• [PROBLEM TO SOLVE] If a line in the records below contains the word "with", copy it.

• [EXTRACTED INFORMATION]
☆ ☆ ☆ ☆ ☆

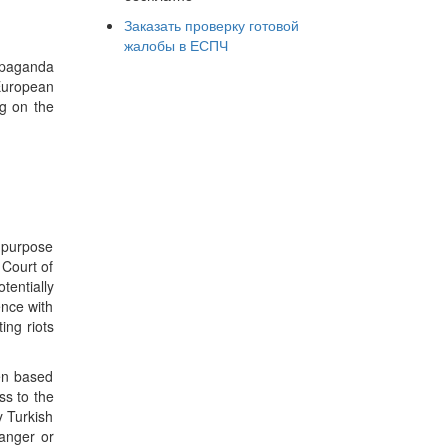
Заказать проверку готовой
жалобы в ЕСПЧ
opaganda
 European
ng on the
e purpose
 Court of
tentially
ence with
ing riots
een based
ss to the
y Turkish
danger or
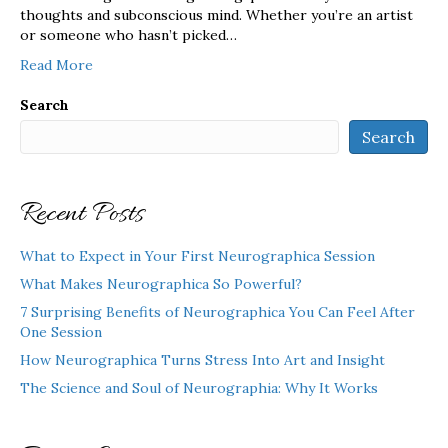
thoughts and subconscious mind. Whether you’re an artist
or someone who hasn’t picked…
Read More
Search
Search
Recent Posts
What to Expect in Your First Neurographica Session
What Makes Neurographica So Powerful?
7 Surprising Benefits of Neurographica You Can Feel After
One Session
How Neurographica Turns Stress Into Art and Insight
The Science and Soul of Neurographia: Why It Works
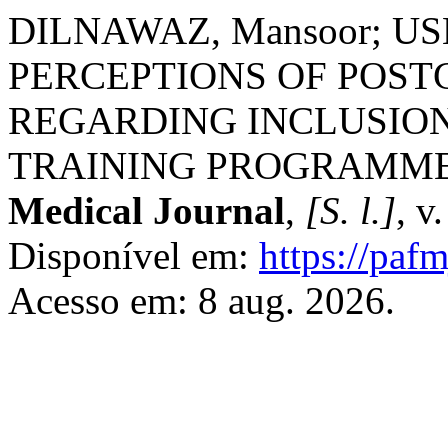
DILNAWAZ, Mansoor; US
PERCEPTIONS OF POS
REGARDING INCLUSION 
TRAINING PROGRAMM
Medical Journal
,
[S. l.]
, v
Disponível em:
https://paf
Acesso em: 8 aug. 2026.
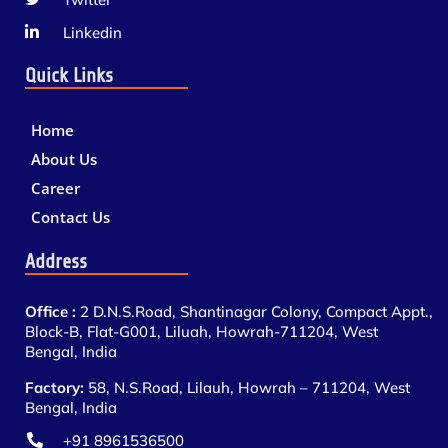
Linkedin
Quick Links
Home
About Us
Career
Contact Us
Address
Office :
2 D.N.S.Road, Shantinagar Colony, Compact Appt.,
Block-B, Flat-G001, Liluah, Howrah-711204, West
Bengal, India
Factory:
58, N.S.Road, Lilauh, Howrah – 711204, West
Bengal, India
+91 8961536500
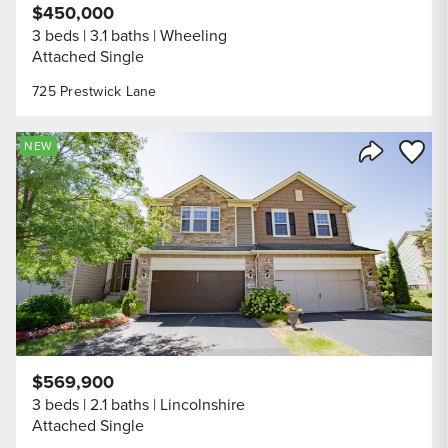
$450,000
3 beds
3.1 baths
Wheeling
Attached Single
725 Prestwick Lane
Save to
NEW
Share Listi
$569,900
3 beds
2.1 baths
Lincolnshire
Attached Single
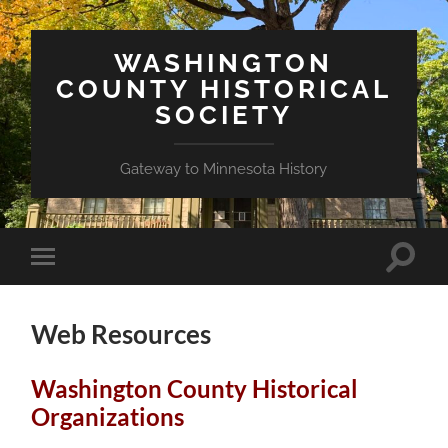
WASHINGTON
COUNTY HISTORICAL
SOCIETY
Gateway to Minnesota History
Toggle
Toggle
search
mobile
field
menu
Web Resources
Washington County Historical
Organizations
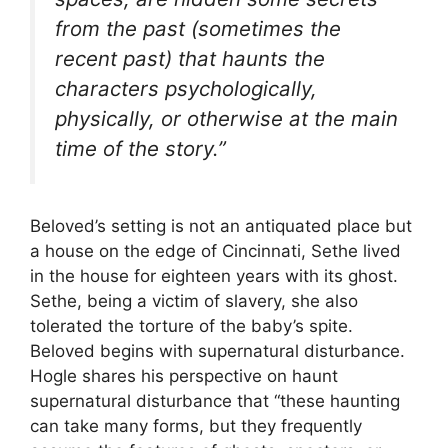
from the past (sometimes the
recent past) that haunts the
characters psychologically,
physically, or otherwise at the main
time of the story.”
Beloved’s setting is not an antiquated place but
a house on the edge of Cincinnati, Sethe lived
in the house for eighteen years with its ghost.
Sethe, being a victim of slavery, she also
tolerated the torture of the baby’s spite.
Beloved begins with supernatural disturbance.
Hogle shares his perspective on haunt
supernatural disturbance that “these haunting
can take many forms, but they frequently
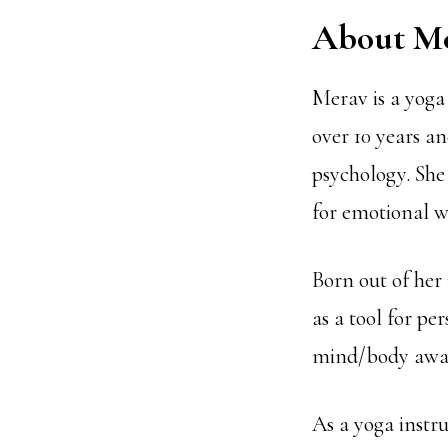
About M
Merav is a yoga
over 10 years a
psychology. She 
for emotional w
Born out of her
as a tool for pe
mind/body awar
As a yoga instr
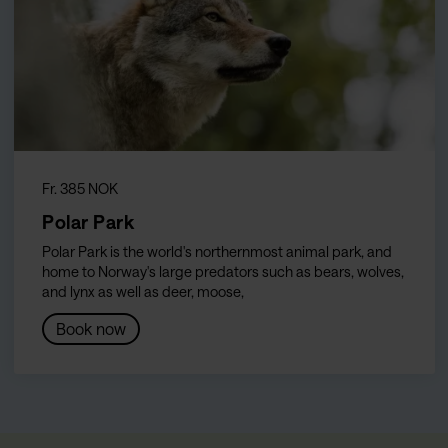
Fr. 385 NOK
Polar Park
Polar Park is the world's northernmost animal park, and
home to Norway's large predators such as bears, wolves,
and lynx as well as deer, moose,
Book now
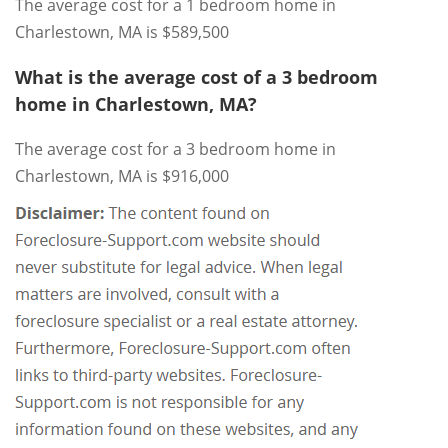
The average cost for a 1 bedroom home in
Charlestown, MA is $589,500
What is the average cost of a 3 bedroom
home in Charlestown, MA?
The average cost for a 3 bedroom home in
Charlestown, MA is $916,000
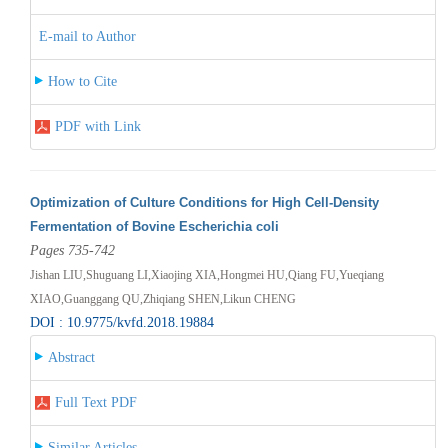
E-mail to Author
How to Cite
PDF with Link
Optimization of Culture Conditions for High Cell-Density
Fermentation of Bovine Escherichia coli
Pages 735-742
Jishan LIU,Shuguang LI,Xiaojing XIA,Hongmei HU,Qiang FU,Yueqiang
XIAO,Guanggang QU,Zhiqiang SHEN,Likun CHENG
DOI : 10.9775/kvfd.2018.19884
Abstract
Full Text PDF
Similar Articles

☆ ☆ ☆ ☆ ☆

• [WRITTEN RESPONSE]
ence with
in the house for eighteen years with its ghost.
Beloved begins with supernatural disturbance.
PDF with Link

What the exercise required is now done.